#### [INPUT FOR THIS TASK]
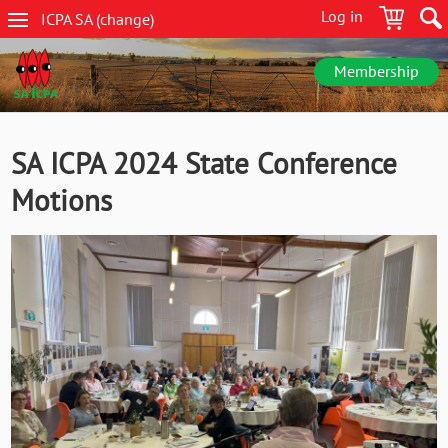
Skip
Log in
ICPA
SA
(change
)
to
SA
main
navigation
content
Membership
SA ICPA 2024 State Conference
Motions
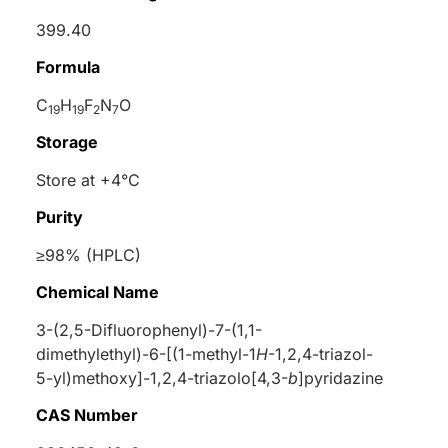
399.40
Formula
C
H
F
N
O
19
19
2
7
Storage
Store at +4°C
Purity
≥98% (HPLC)
Chemical Name
3-(2,5-Difluorophenyl)-7-(1,1-
dimethylethyl)-6-[(1-methyl-1
H
-1,2,4-triazol-
5-yl)methoxy]-1,2,4-triazolo[4,3-
b
]pyridazine
CAS Number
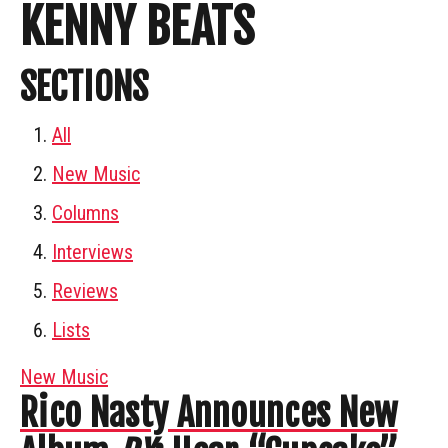
KENNY BEATS
SECTIONS
All
New Music
Columns
Interviews
Reviews
Lists
New Music
Rico Nasty Announces New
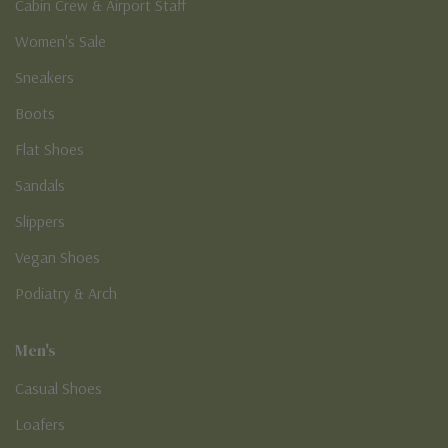
Cabin Crew & Airport Staff
Women's Sale
Sneakers
Boots
Flat Shoes
Sandals
Slippers
Vegan Shoes
Podiatry & Arch
Men's
Casual Shoes
Loafers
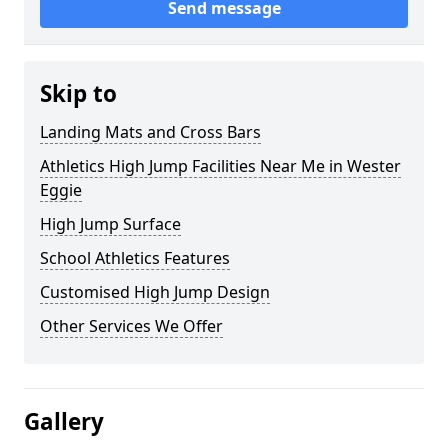
Send message
Skip to
Landing Mats and Cross Bars
Athletics High Jump Facilities Near Me in Wester
Eggie
High Jump Surface
School Athletics Features
Customised High Jump Design
Other Services We Offer
Gallery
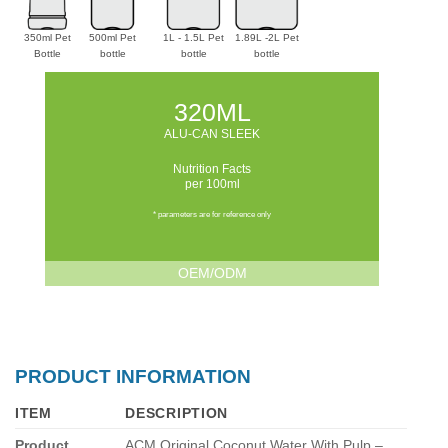
350ml Pet
500ml Pet
1L - 1.5L Pet
1.89L -2L Pet
Bottle
bottle
bottle
bottle
320ML
ALU-CAN SLEEK
Nutrition Facts
per 100ml
* parameters are for reference only
OEM/ODM
PRODUCT INFORMATION
ITEM
DESCRIPTION
Product
ACM Original Coconut Water With Pulp –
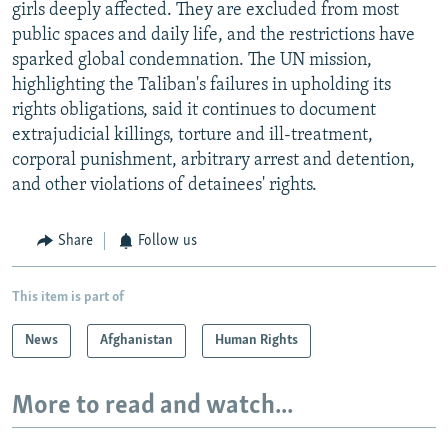
girls deeply affected. They are excluded from most
public spaces and daily life, and the restrictions have
sparked global condemnation. The UN mission,
highlighting the Taliban's failures in upholding its
rights obligations, said it continues to document
extrajudicial killings, torture and ill-treatment,
corporal punishment, arbitrary arrest and detention,
and other violations of detainees' rights.
Share
Follow us
This item is part of
News
Afghanistan
Human Rights
More to read and watch...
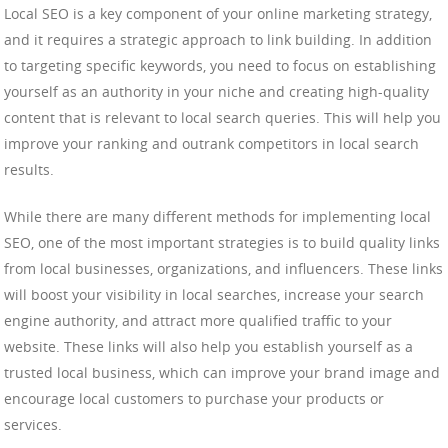
Local SEO is a key component of your online marketing strategy,
and it requires a strategic approach to link building. In addition
to targeting specific keywords, you need to focus on establishing
yourself as an authority in your niche and creating high-quality
content that is relevant to local search queries. This will help you
improve your ranking and outrank competitors in local search
results.
While there are many different methods for implementing local
SEO, one of the most important strategies is to build quality links
from local businesses, organizations, and influencers. These links
will boost your visibility in local searches, increase your search
engine authority, and attract more qualified traffic to your
website. These links will also help you establish yourself as a
trusted local business, which can improve your brand image and
encourage local customers to purchase your products or
services.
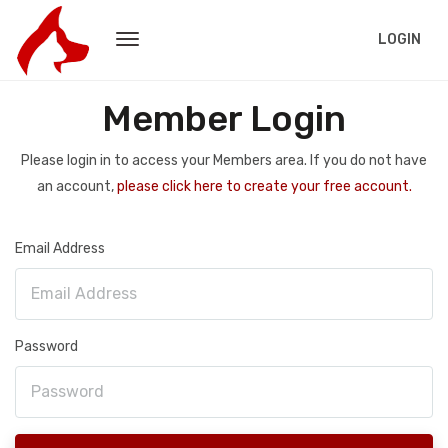
LOGIN
Member Login
Please login in to access your Members area. If you do not have
an account,
please click here to create your free account.
Email Address
Password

#### [ACTIVITY]
Leaving out only the pictures, return the material above unchanged.

#### [ANSWER BOX]
Skip
Log in
ICPA
SA
(change
)
to
SA
main
navigation
content
Membership
SA ICPA 2024 State Conference
Motions
399.40
Formula
C
H
F
N
O
19
19
2
7
Storage
Store at +4°C
Purity
≥98% (HPLC)
Chemical Name
3-(2,5-Difluorophenyl)-7-(1,1-
dimethylethyl)-6-[(1-methyl-1
H
-1,2,4-triazol-
5-yl)methoxy]-1,2,4-triazolo[4,3-
b
]pyridazine
CAS Number
KENNY BEATS
SECTIONS
All
New Music
Columns
Interviews
Reviews
Lists
New Music
Rico Nasty Announces New
Cabin Crew & Airport Staff
Women's Sale
Sneakers
Boots
Flat Shoes
Sandals
Slippers
Vegan Shoes
Podiatry & Arch
Men's
Casual Shoes
Loafers
Send message
Skip to
Landing Mats and Cross Bars
Athletics High Jump Facilities Near Me in Wester
Eggie
High Jump Surface
School Athletics Features
Customised High Jump Design
Other Services We Offer
Gallery
350ml Pet
500ml Pet
1L - 1.5L Pet
1.89L -2L Pet
Bottle
bottle
bottle
bottle
320ML
ALU-CAN SLEEK
Nutrition Facts
per 100ml
* parameters are for reference only
OEM/ODM
PRODUCT INFORMATION
ITEM
DESCRIPTION
Product
ACM Original Coconut Water With Pulp –
girls deeply affected. They are excluded from most
public spaces and daily life, and the restrictions have
sparked global condemnation. The UN mission,
highlighting the Taliban's failures in upholding its
rights obligations, said it continues to document
extrajudicial killings, torture and ill-treatment,
corporal punishment, arbitrary arrest and detention,
and other violations of detainees' rights.
Share
Follow us
This item is part of
News
Afghanistan
Human Rights
More to read and watch...
Local SEO is a key component of your online marketing strategy,
and it requires a strategic approach to link building. In addition
to targeting specific keywords, you need to focus on establishing
yourself as an authority in your niche and creating high-quality
content that is relevant to local search queries. This will help you
improve your ranking and outrank competitors in local search
results.
While there are many different methods for implementing local
SEO, one of the most important strategies is to build quality links
from local businesses, organizations, and influencers. These links
will boost your visibility in local searches, increase your search
engine authority, and attract more qualified traffic to your
website. These links will also help you establish yourself as a
trusted local business, which can improve your brand image and
encourage local customers to purchase your products or
services.
LOGIN
Member Login
Please login in to access your Members area. If you do not have
an account,
please click here to create your free account.
Email Address
Password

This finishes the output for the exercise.